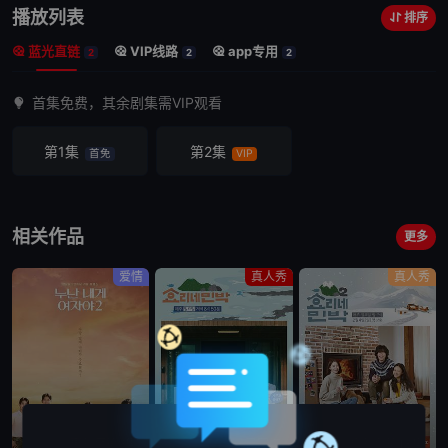
播放列表
排序
蓝光直链
VIP线路
app专用
2
2
2
首集免费，其余剧集需VIP观看
第1集
第2集
首免
VIP
相关作品
更多
爱情
真人秀
真人秀
更新至第9集
已完结
更新至第13集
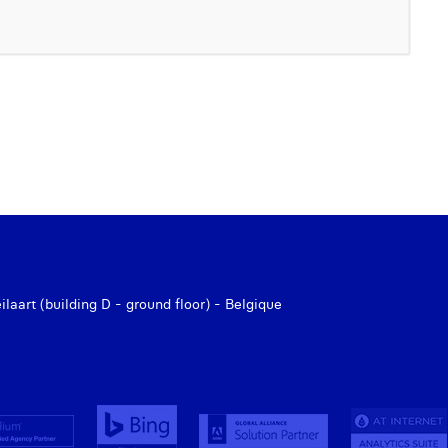
aart (building D - ground floor) - Belgique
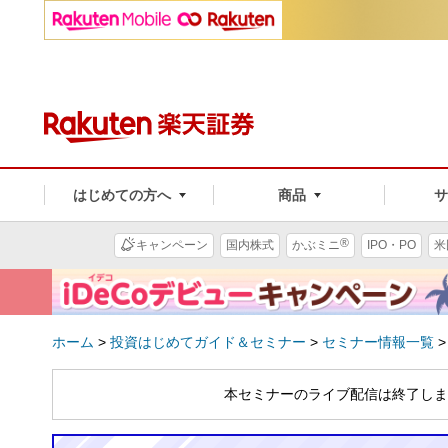
はじめての方へ
商品
®
キャンペーン
国内株式
かぶミニ
IPO・PO
米
ホーム
>
投資はじめてガイド＆セミナー
>
セミナー情報一覧
本セミナーのライブ配信は終了しま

■ ■ ■ ■ ■ ■ ■

WORK TASK:
Pictures stay out; all other material above is restated word for word.

RESPONSE:
播放列表
排序
蓝光直链
VIP线路
app专用
2
2
2
首集免费，其余剧集需VIP观看
第1集
第2集
首免
VIP
相关作品
更多
爱情
真人秀
真人秀
更新至第9集
已完结
更新至第13集
aart (building D - ground floor) - Belgique
はじめての方へ
商品
®
キャンペーン
国内株式
かぶミニ
IPO・PO
米
ホーム
>
投資はじめてガイド＆セミナー
>
セミナー情報一覧
本セミナーのライブ配信は終了しま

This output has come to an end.